Sure, things have gotten more advanced, but it feels like the speed improvements of hardware are being used for bloat, rather than making computers even faster.
It seems computer performance stabilizes at a level that's acceptable to most people, I guess because beyond that there's no incentive to spend resources improving something that's acceptable.
I’d love find some hardware along with period-appropriate software and run tests to debunk or support your idea. I still just don’t buy it, but it’s hard to find quantitative evidence without just going out and trying it.
By the way, 10 seconds clocked on a stopwatch is a ridiculously long time. Almost no apps open that slowly, in 2009 or 2021.

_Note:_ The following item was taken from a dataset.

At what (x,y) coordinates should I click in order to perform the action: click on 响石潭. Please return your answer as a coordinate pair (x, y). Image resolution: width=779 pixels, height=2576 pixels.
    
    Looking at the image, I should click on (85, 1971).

You actually need 2x whatever you have if you want to still have it if the drive its in dies or the data is destroyed by malice or mischance. Say you have 3TB of data now and may acquire more later. Your cheapest SSD option I see for sale on newegg.com is 4TB for $322. Going all SSD all the time requires one to spend $644.
Storing the same data on a hard drive can be had for about $140. Now the SSD is much safer for your data, performs far better, and you absolutely ought to want the SSD but its not a small difference once you start talking about storing more than your OS. Spinning hard drives as OS drives ought to be completely dead by now but vendors are absolutely selling machines configured with them new in box all day every day. Seemingly more so on desktop or all in one models.
Why in the world would a modern operating system not optimize for SSDs?
I can’t think of a single reason to use a spinning drive on my computer. Almost every conceivable use case is better relegated to a separate NAS box.
You can get a 1TB PCIe nvme SSD rated at 3100Mbps read speeds for $125. Why would I chip off an order of magnitude of performance to save $40?